Output every entry exactly, without any pictures.

Supplied material below:

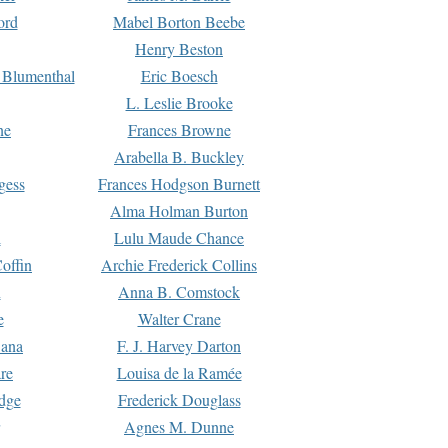
ord
Mabel Borton Beebe
Henry Beston
 Blumenthal
Eric Boesch
L. Leslie Brooke
ne
Frances Browne
Arabella B. Buckley
gess
Frances Hodgson Burnett
Alma Holman Burton
l
Lulu Maude Chance
offin
Archie Frederick Collins
n
Anna B. Comstock
e
Walter Crane
Dana
F. J. Harvey Darton
re
Louisa de la Ramée
dge
Frederick Douglass
Agnes M. Dunne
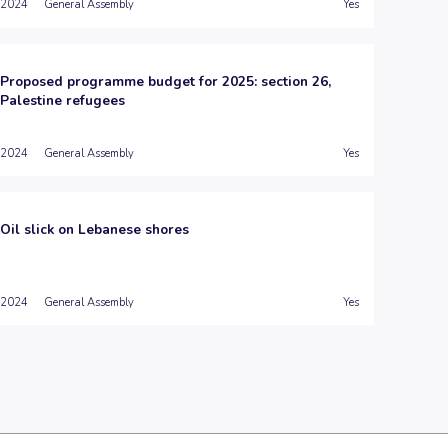
2024
General Assembly
Yes
Proposed programme budget for 2025: section 26,
Palestine refugees
2024
General Assembly
Yes
Oil slick on Lebanese shores
2024
General Assembly
Yes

End of Supplied material.

▸ Response area
ord
Mabel Borton Beebe
Henry Beston
 Blumenthal
Eric Boesch
L. Leslie Brooke
ne
Frances Browne
Arabella B. Buckley
gess
Frances Hodgson Burnett
Alma Holman Burton
l
Lulu Maude Chance
offin
Archie Frederick Collins
n
Anna B. Comstock
e
Walter Crane
Dana
F. J. Harvey Darton
re
Louisa de la Ramée
dge
Frederick Douglass
Agnes M. Dunne
2024
General Assembly
Yes
Proposed programme budget for 2025: section 26,
Palestine refugees
2024
General Assembly
Yes
Oil slick on Lebanese shores
2024
General Assembly
Yes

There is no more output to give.